AI summary
Ketersediaan air di IKN sangat terbatas, hanya 0,51 persen wilayah yang memiliki air tinggi. Penelitian menggunakan teknologi canggih seperti Artificial Neural Network untuk menganalisis data satelit. Solusi untuk mengatasi kelangkaan air termasuk pembangunan infrastruktur dan konservasi lingkungan. Badan Riset dan Inovasi Nasional (BRIN) melakukan penelitian mengenai ketersediaan air di wilayah Ibu Kota Nusantara (IKN) yang baru di Kalimantan menggunakan data satelit sepanjang tahun 2022. Hasilnya menunjukkan bahwa persediaan air di wilayah tersebut sangat terbatas, hanya 0,51 persen wilayah yang memiliki ketersediaan air tinggi.Penelitian ini menggunakan teknologi Artificial Neural Network atau Jaringan Saraf Tiruan (JST) untuk menganalisis citra satelit Sentinel-2A yang diolah melalui Google Earth Engine.
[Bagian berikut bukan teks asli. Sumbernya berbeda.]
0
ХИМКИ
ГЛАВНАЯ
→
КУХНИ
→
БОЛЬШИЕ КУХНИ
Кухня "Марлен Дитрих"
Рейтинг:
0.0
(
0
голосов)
Tiga indeks spektral penting yang digunakan adalah Indeks Air Permukaan Tanah (LSWI), Indeks Perbedaan Vegetasi Ternormalisasi (NDVI), dan Indeks Perbedaan Air Ternormalisasi (NDWI).Ketersediaan air yang rendah dapat menimbulkan dampak serius seperti perubahan iklim lokal, penurunan curah hujan, serta penurunan kualitas air yang bisa menjadi asam atau tercemar zat besi. Selain itu, kebutuhan air bersih juga akan meningkat seiring kedatangan pendatang ke IKN.Untuk mengatasi masalah ini, pemerintah disarankan membangun infrastruktur baru seperti bendungan, sistem perpipaan, embung, dan melakukan konservasi lahan dengan cara reboisasi serta membangun hutan kota. Konsep Kota Spons juga menjadi solusi untuk mengelola air hujan secara alami dan memanfaatkan kembali air.Selain pembangunan fisik, edukasi dan sosialisasi kepada masyarakat mengenai pentingnya menghemat air dan menjaga kebersihan air juga dianggap sangat penting agar sumber daya air yang ada dapat dikelola dengan baik demi keberlangsungan hidup di IKN.
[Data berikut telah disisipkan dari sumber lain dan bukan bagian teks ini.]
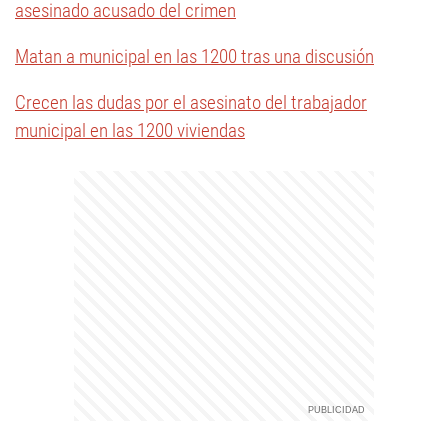
asesinado acusado del crimen
Matan a municipal en las 1200 tras una discusión
Crecen las dudas por el asesinato del trabajador
municipal en las 1200 viviendas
Penelitian ini sangat penting karena memberi gambaran nyata tentang tantangan air di kawasan IKN yang sedang dikembangkan. Solusi yang diusulkan harus segera diimplementasikan dengan pendekatan terpadu agar pembangunan IKN dapat berlangsung berkelanjutan tanpa mengorbankan ekosistem air yang vital.